── Material to process

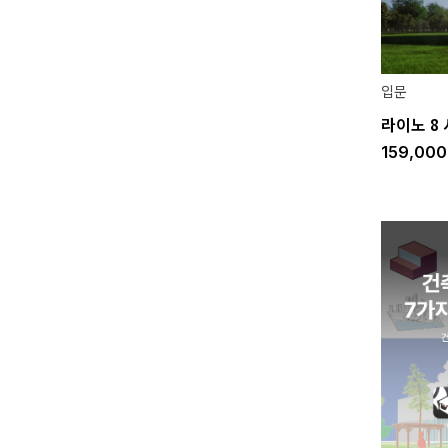
입문
라이노 8
159,00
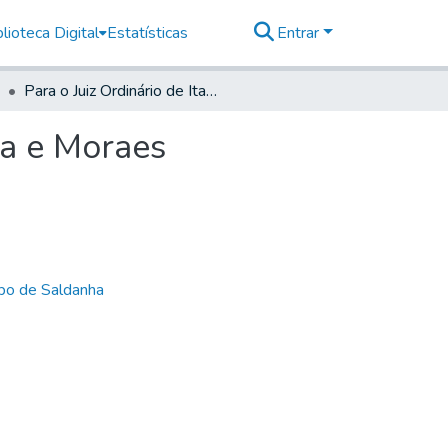
lioteca Digital
Estatísticas
Entrar
Para o Juiz Ordinário de Itapetininga Gaspar Correya e Moraes
ya e Moraes
bo de Saldanha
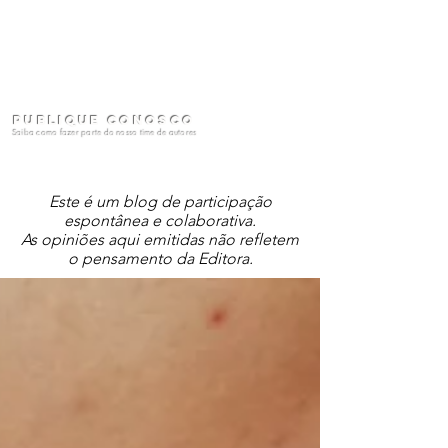
Publique conosco
Saiba como fazer parte do nosso time de autores
Este é um blog de participação
espontânea e colaborativa.
As opiniões aqui emitidas não refletem
o pensamento da Editora.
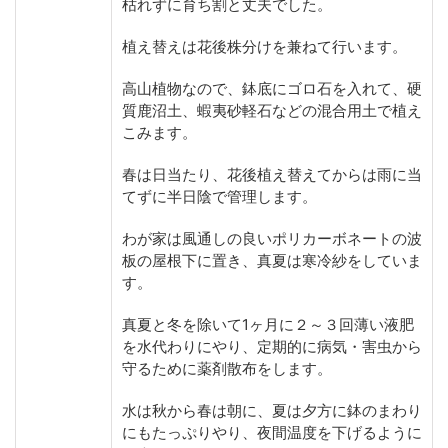
枯れずに育ち割と丈夫でした。
植え替えは花後株分けを兼ねて行います。
高山植物なので、鉢底にゴロ石を入れて、硬
質鹿沼土、蝦夷砂軽石などの混合用土で植え
こみます。
春は日当たり、花後植え替えてからは雨に当
てずに半日陰で管理します。
わが家は風通しの良いポリカーボネートの波
板の屋根下に置き、真夏は寒冷紗をしていま
す。
真夏と冬を除いて1ヶ月に２～３回薄い液肥
を水代わりにやり、定期的に病気・害虫から
守るために薬剤散布をします。
水は秋から春は朝に、夏は夕方に鉢のまわり
にもたっぷりやり、夜間温度を下げるように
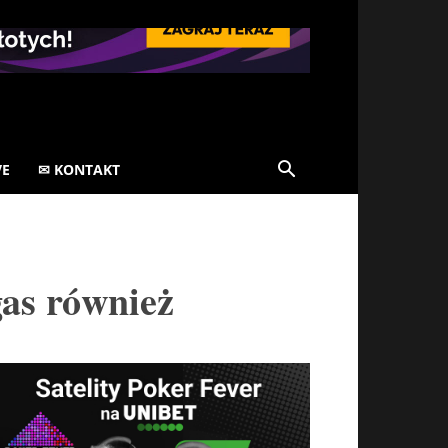
VE
✉ KONTAKT
as również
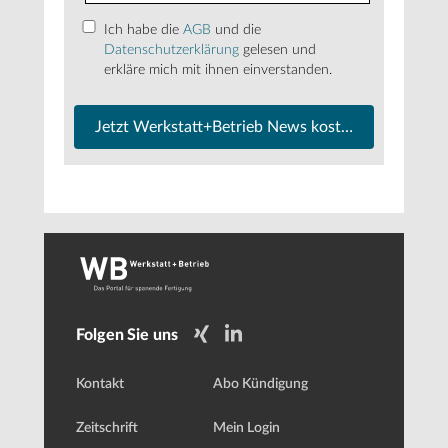
Ich habe die
AGB
und die
Datenschutzerklärung
gelesen und
erkläre mich mit ihnen einverstanden.
Jetzt Werkstatt+Betrieb News kostenfrei abonnier
Folgen Sie uns
Kontakt
Abo Kündigung
Zeitschrift
Mein Login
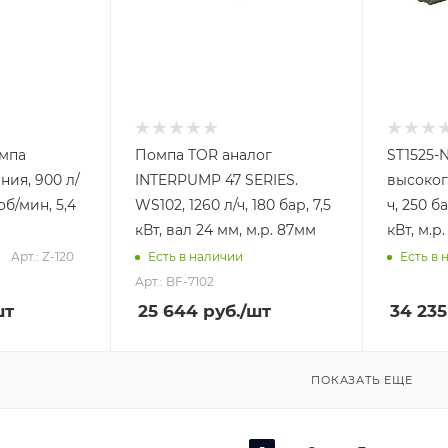
омпа
Помпа TOR аналог
ST1525-
ния, 900 л/
INTERPUMP 47 SERIES.
высоког
 об/мин, 5,4
WS102, 1260 л/ч, 180 бар, 7,5
ч, 250 ба
кВт, вал 24 мм, м.р. 87мм
кВт, м.р
Арт.: Z-120
Есть в наличии
Есть в 
Арт.: BF-7102
шт
25 644
руб.
/шт
34 235
ПОКАЗАТЬ ЕЩЕ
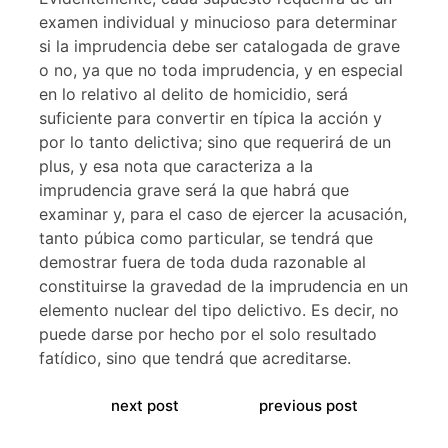
examen individual y minucioso para determinar
si la imprudencia debe ser catalogada de grave
o no, ya que no toda imprudencia, y en especial
en lo relativo al delito de homicidio, será
suficiente para convertir en típica la acción y
por lo tanto delictiva; sino que requerirá de un
plus, y esa nota que caracteriza a la
imprudencia grave será la que habrá que
examinar y, para el caso de ejercer la acusación,
tanto púbica como particular, se tendrá que
demostrar fuera de toda duda razonable al
constituirse la gravedad de la imprudencia en un
elemento nuclear del tipo delictivo. Es decir, no
puede darse por hecho por el solo resultado
fatídico, sino que tendrá que acreditarse.
next post
previous post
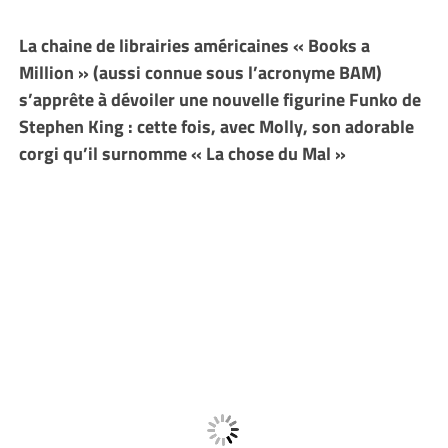
La chaine de librairies américaines « Books a
Million » (aussi connue sous l’acronyme BAM)
s’apprête à dévoiler une nouvelle figurine Funko de
Stephen King : cette fois, avec Molly, son adorable
corgi qu’il surnomme « La chose du Mal »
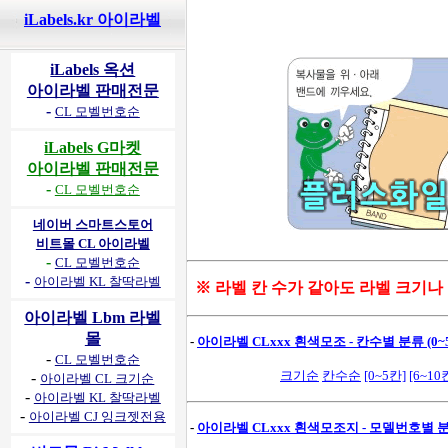
iLabels.kr 아이라벨
iLabels 옥션
아이라벨 판매전문
-
CL 모벨번호순
iLabels G마켓
아이라벨 판매전문
-
CL 모벨번호순
네이버 스마트스토어
비트몰 CL 아이라벨
-
CL 모벨번호순
-
아이라벨 KL 찰딱라벨
※ 라벨 칸 수가 같아도 라벨 크기나
아이라벨 Lbm 라벨
몰
-
아이라벨 CLxxx 흰색모조 - 칸수별 분류 (0~5
-
CL 모벨번호순
크기순
칸수순
[0~5칸]
[6~10
-
아이라벨 CL 크기순
-
아이라벨 KL 찰딱라벨
-
아이라벨 CJ 잉크젯전용
-
아이라벨 CLxxx 흰색모조지 - 모델번호별 분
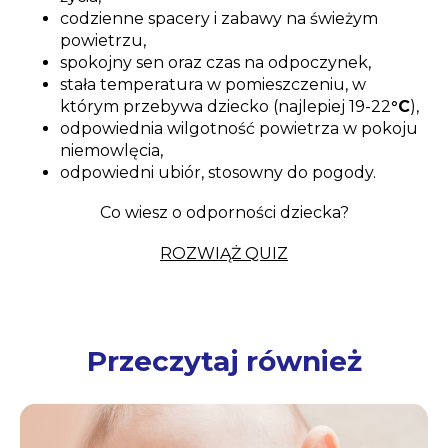
codzienne spacery i zabawy na świeżym
powietrzu,
spokojny sen oraz czas na odpoczynek,
stała temperatura w pomieszczeniu, w
którym przebywa dziecko (najlepiej 19-22
°
C
),
odpowiednia wilgotność powietrza w pokoju
niemowlęcia,
odpowiedni ubiór, stosowny do pogody.
Co wiesz o odporności dziecka?
ROZWIĄŻ QUIZ
Przeczytaj również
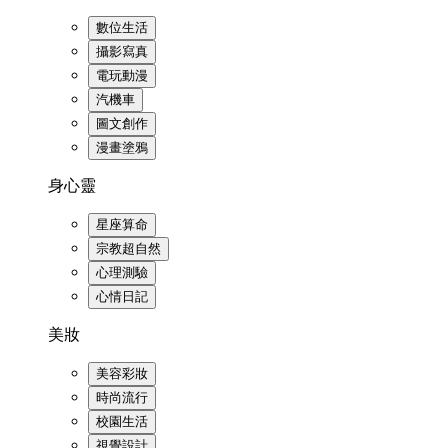
數位生活
攝影寫真
電玩動漫
汽機車
圖文創作
漫畫塗鴉
身心靈
星座算命
宗教超自然
心理測驗
心情日記
美妝
美容彩妝
時尚流行
校園生活
視覺設計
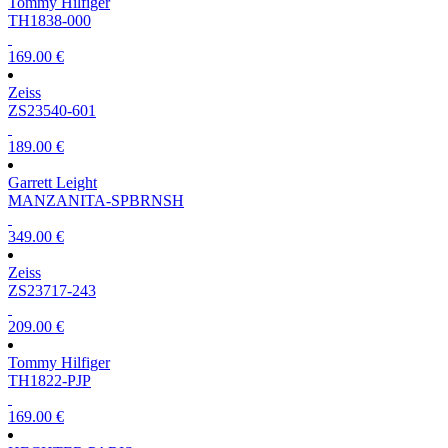
Tommy Hilfiger
TH1838-000
169.00 €
Zeiss
ZS23540-601
189.00 €
Garrett Leight
MANZANITA-SPBRNSH
349.00 €
Zeiss
ZS23717-243
209.00 €
Tommy Hilfiger
TH1822-PJP
169.00 €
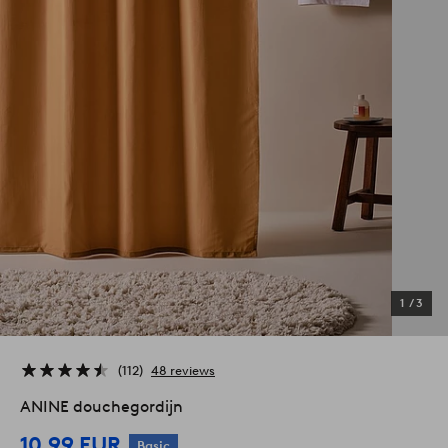
1
/
3
112
48 reviews
ANINE douchegordijn
10,99 EUR
Basic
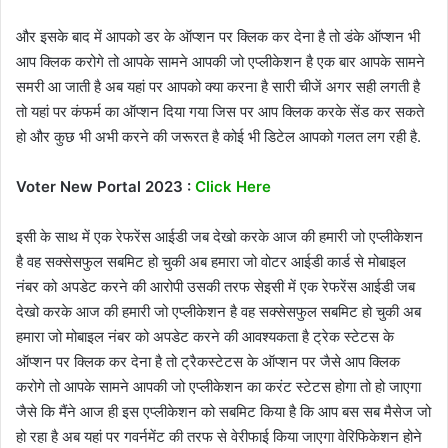
और इसके बाद में आपको डर के ऑप्शन पर क्लिक कर देना है तो डंके ऑप्शन भी
आप क्लिक करोगे तो आपके सामने आपकी जो एप्लीकेशन है एक बार आपके सामने
समरी आ जाती है अब यहां पर आपको क्या करना है सारी चीजें अगर सही लगती है
तो यहां पर कंफर्म का ऑप्शन दिया गया जिस पर आप क्लिक करके सेंड कर सकते
हो और कुछ भी अभी करने की जरूरत है कोई भी डिटेल आपको गलत लग रही है.
Voter New Portal 2023 :
Click Here
इसी के साथ में एक रेफरेंस आईडी जब देखो करके आज की हमारी जो एप्लीकेशन
है वह सक्सेसफुल सबमिट हो चुकी अब हमारा जो वोटर आईडी कार्ड से मोबाइल
नंबर को अपडेट करने की आरोपी उसकी तरफ सेइसी में एक रेफरेंस आईडी जब
देखो करके आज की हमारी जो एप्लीकेशन है वह सक्सेसफुल सबमिट हो चुकी अब
हमारा जो मोबाइल नंबर को अपडेट करने की आवश्यकता है ट्रेक स्टेटस के
ऑप्शन पर क्लिक कर देना है तो ट्रैकस्टेटस के ऑप्शन पर जैसे आप क्लिक
करोगे तो आपके सामने आपकी जो एप्लीकेशन का करंट स्टेटस होगा तो हो जाएगा
जैसे कि मैंने आज ही इस एप्लीकेशन को सबमिट किया है कि आप बस सब मैसेज जो
हो रहा है अब यहां पर गवर्नमेंट की तरफ से वेरीफाई किया जाएगा वेरिफिकेशन होने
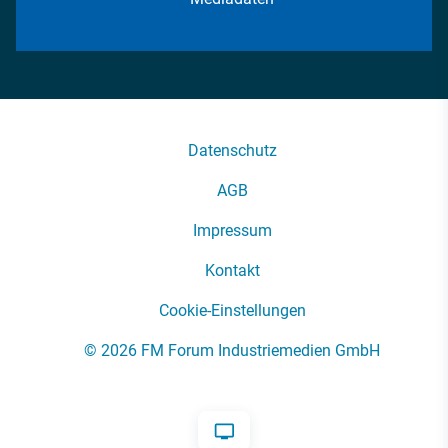
Datenschutz
AGB
Impressum
Kontakt
Cookie-Einstellungen
© 2026 FM Forum Industriemedien GmbH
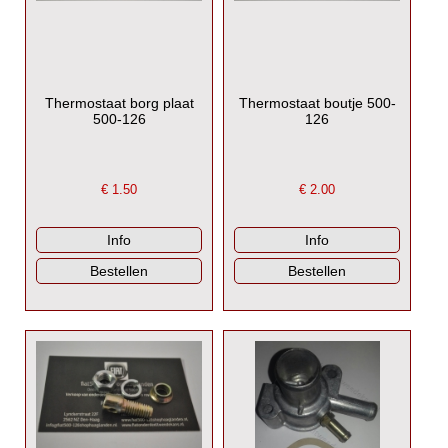
Thermostaat borg plaat
Thermostaat boutje 500-
500-126
126
€
1.50
€
2.00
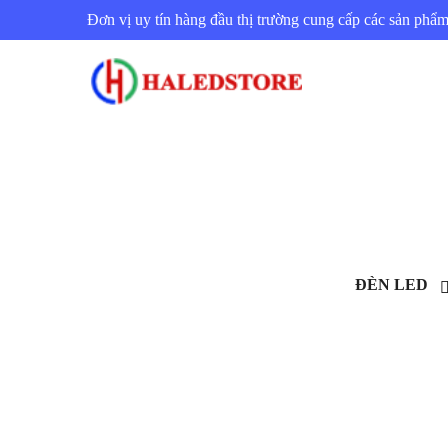
Đơn vị uy tín hàng đầu thị trường cung cấp các sản ph
ĐÈN LED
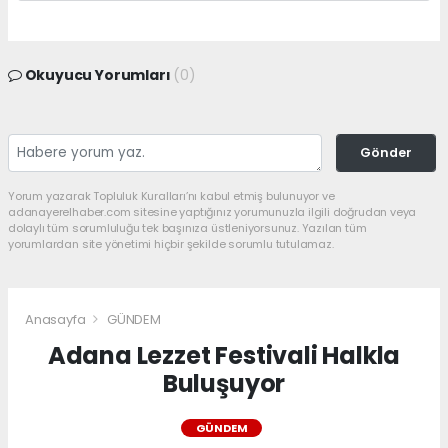
Okuyucu Yorumları
(0)
Gönder
Yorum yazarak Topluluk Kuralları’nı kabul etmiş bulunuyor ve
adanayerelhaber.com sitesine yaptığınız yorumunuzla ilgili doğrudan veya
dolaylı tüm sorumluluğu tek başınıza üstleniyorsunuz. Yazılan tüm
yorumlardan site yönetimi hiçbir şekilde sorumlu tutulamaz.
Anasayfa
GÜNDEM
Adana Lezzet Festivali Halkla
Buluşuyor
GÜNDEM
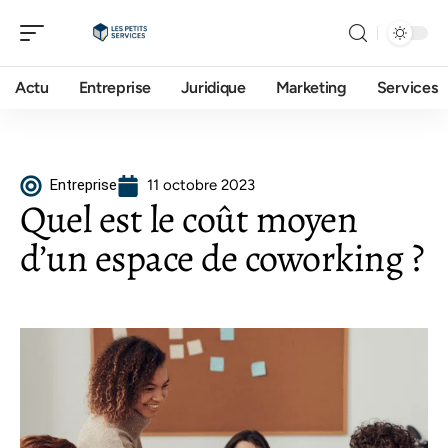
Actu
Entreprise
Juridique
Marketing
Services
Entreprise
11 octobre 2023
Quel est le coût moyen
d’un espace de coworking ?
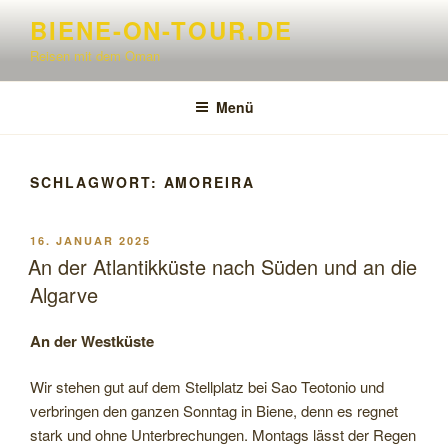
Zum
BIENE-ON-TOUR.DE
Inhalt
Reisen mit dem Oman
springen
Menü
SCHLAGWORT:
AMOREIRA
VERÖFFENTLICHT
16. JANUAR 2025
AM
An der Atlantikküste nach Süden und an die
Algarve
An der Westküste
Wir stehen gut auf dem Stellplatz bei Sao Teotonio und
verbringen den ganzen Sonntag in Biene, denn es regnet
stark und ohne Unterbrechungen. Montags lässt der Regen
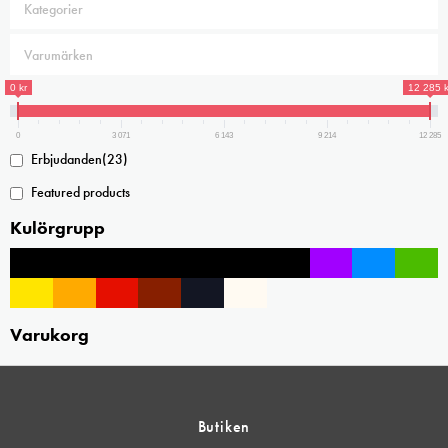
0 kr
12 285 k
0
3 071
6 143
9 214
12 285
Erbjudanden
(23)
Featured products
Kulörgrupp
Varukorg
Butiken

────

- What to do
Transcribe all of the material exactly and leave out its pictures.

- Answer section
입문
라이노 8
159,00
lioteca Digital
Estatísticas
Entrar
Para o Juiz Ordinário de Itapetininga Gaspar Correya e Moraes
ya e Moraes
bo de Saldanha
Publique conosco
Saiba como fazer parte do nosso time de autores
Este é um blog de participação
espontânea e colaborativa.
As opiniões aqui emitidas não refletem
o pensamento da Editora.
枯れずに育ち割と丈夫でした。
植え替えは花後株分けを兼ねて行います。
高山植物なので、鉢底にゴロ石を入れて、硬
質鹿沼土、蝦夷砂軽石などの混合用土で植え
こみます。
春は日当たり、花後植え替えてからは雨に当
てずに半日陰で管理します。
わが家は風通しの良いポリカーボネートの波
板の屋根下に置き、真夏は寒冷紗をしていま
す。
真夏と冬を除いて1ヶ月に２～３回薄い液肥
を水代わりにやり、定期的に病気・害虫から
守るために薬剤散布をします。
水は秋から春は朝に、夏は夕方に鉢のまわり
にもたっぷりやり、夜間温度を下げるように
VE
✉ KONTAKT
as również
Ich habe die
AGB
und die
Datenschutzerklärung
gelesen und
erkläre mich mit ihnen einverstanden.
Jetzt Werkstatt+Betrieb News kostenfrei abonnier
Folgen Sie uns
Kontakt
Abo Kündigung
Zeitschrift
Mein Login
омпа
Помпа TOR аналог
ST1525-
ния, 900 л/
INTERPUMP 47 SERIES.
высоког
 об/мин, 5,4
WS102, 1260 л/ч, 180 бар, 7,5
ч, 250 ба
кВт, вал 24 мм, м.р. 87мм
кВт, м.р
Арт.: Z-120
Есть в наличии
Есть в 
Арт.: BF-7102
шт
25 644
руб.
/шт
34 235
ПОКАЗАТЬ ЕЩЕ
examen individual y minucioso para determinar
si la imprudencia debe ser catalogada de grave
o no, ya que no toda imprudencia, y en especial
en lo relativo al delito de homicidio, será
suficiente para convertir en típica la acción y
por lo tanto delictiva; sino que requerirá de un
plus, y esa nota que caracteriza a la
imprudencia grave será la que habrá que
examinar y, para el caso de ejercer la acusación,
tanto púbica como particular, se tendrá que
demostrar fuera de toda duda razonable al
constituirse la gravedad de la imprudencia en un
elemento nuclear del tipo delictivo. Es decir, no
puede darse por hecho por el solo resultado
fatídico, sino que tendrá que acreditarse.
next post
previous post
La chaine de librairies américaines « Books a
Million » (aussi connue sous l’acronyme BAM)
s’apprête à dévoiler une nouvelle figurine Funko de
Stephen King : cette fois, avec Molly, son adorable
corgi qu’il surnomme « La chose du Mal »
iLabels.kr 아이라벨
iLabels 옥션
아이라벨 판매전문
-
CL 모벨번호순
iLabels G마켓
아이라벨 판매전문
-
CL 모벨번호순
네이버 스마트스토어
비트몰 CL 아이라벨
-
CL 모벨번호순
-
아이라벨 KL 찰딱라벨
※ 라벨 칸 수가 같아도 라벨 크기나
아이라벨 Lbm 라벨
몰
-
아이라벨 CLxxx 흰색모조 - 칸수별 분류 (0~5
-
CL 모벨번호순
크기순
칸수순
[0~5칸]
[6~10
-
아이라벨 CL 크기순
-
아이라벨 KL 찰딱라벨
-
아이라벨 CJ 잉크젯전용
-
아이라벨 CLxxx 흰색모조지 - 모델번호별 분
codzienne spacery i zabawy na świeżym
powietrzu,
spokojny sen oraz czas na odpoczynek,
stała temperatura w pomieszczeniu, w
którym przebywa dziecko (najlepiej 19-22
°
C
),
odpowiednia wilgotność powietrza w pokoju
niemowlęcia,
odpowiedni ubiór, stosowny do pogody.
Co wiesz o odporności dziecka?
ROZWIĄŻ QUIZ
Przeczytaj również
數位生活
攝影寫真
電玩動漫
汽機車
圖文創作
漫畫塗鴉
身心靈
星座算命
宗教超自然
心理測驗
心情日記
美妝
美容彩妝
時尚流行
校園生活
視覺設計
Tommy Hilfiger
TH1838-000
169.00 €
Zeiss
ZS23540-601
189.00 €
Garrett Leight
MANZANITA-SPBRNSH
349.00 €
Zeiss
ZS23717-243
209.00 €
Tommy Hilfiger
TH1822-PJP
169.00 €
1
/
3
112
48 reviews
ANINE douchegordijn
10,99 EUR
Basic
और इसके बाद में आपको डर के ऑप्शन पर क्लिक कर देना है तो डंके ऑप्शन भी
आप क्लिक करोगे तो आपके सामने आपकी जो एप्लीकेशन है एक बार आपके सामने
समरी आ जाती है अब यहां पर आपको क्या करना है सारी चीजें अगर सही लगती है
तो यहां पर कंफर्म का ऑप्शन दिया गया जिस पर आप क्लिक करके सेंड कर सकते
हो और कुछ भी अभी करने की जरूरत है कोई भी डिटेल आपको गलत लग रही है.
Voter New Portal 2023 :
Click Here
इसी के साथ में एक रेफरेंस आईडी जब देखो करके आज की हमारी जो एप्लीकेशन
है वह सक्सेसफुल सबमिट हो चुकी अब हमारा जो वोटर आईडी कार्ड से मोबाइल
नंबर को अपडेट करने की आरोपी उसकी तरफ सेइसी में एक रेफरेंस आईडी जब
देखो करके आज की हमारी जो एप्लीकेशन है वह सक्सेसफुल सबमिट हो चुकी अब
हमारा जो मोबाइल नंबर को अपडेट करने की आवश्यकता है ट्रेक स्टेटस के
ऑप्शन पर क्लिक कर देना है तो ट्रैकस्टेटस के ऑप्शन पर जैसे आप क्लिक
करोगे तो आपके सामने आपकी जो एप्लीकेशन का करंट स्टेटस होगा तो हो जाएगा
जैसे कि मैंने आज ही इस एप्लीकेशन को सबमिट किया है कि आप बस सब मैसेज जो
हो रहा है अब यहां पर गवर्नमेंट की तरफ से वेरीफाई किया जाएगा वेरिफिकेशन होने
Datenschutz
AGB
Impressum
Kontakt
Cookie-Einstellungen
© 2026 FM Forum Industriemedien GmbH
Thermostaat borg plaat
Thermostaat boutje 500-
500-126
126
€
1.50
€
2.00
Đơn vị uy tín hàng đầu thị trường cung cấp các sản ph
ĐÈN LED
Okuyucu Yorumları
(0)
Gönder
Yorum yazarak Topluluk Kuralları’nı kabul etmiş bulunuyor ve
adanayerelhaber.com sitesine yaptığınız yorumunuzla ilgili doğrudan veya
dolaylı tüm sorumluluğu tek başınıza üstleniyorsunuz. Yazılan tüm
yorumlardan site yönetimi hiçbir şekilde sorumlu tutulamaz.
Anasayfa
GÜNDEM
Adana Lezzet Festivali Halkla
Buluşuyor
GÜNDEM
Actu
Entreprise
Juridique
Marketing
Services
Entreprise
11 octobre 2023
Quel est le coût moyen
d’un espace de coworking ?
Zum
BIENE-ON-TOUR.DE
Inhalt
Reisen mit dem Oman
springen
Menü
SCHLAGWORT:
AMOREIRA
VERÖFFENTLICHT
16. JANUAR 2025
AM
An der Atlantikküste nach Süden und an die
Algarve
An der Westküste
Wir stehen gut auf dem Stellplatz bei Sao Teotonio und
verbringen den ganzen Sonntag in Biene, denn es regnet
stark und ohne Unterbrechungen. Montags lässt der Regen
0 kr
12 285 k
0
3 071
6 143
9 214
12 285
Erbjudanden
(23)
Featured products
Kulörgrupp
Varukorg
Butiken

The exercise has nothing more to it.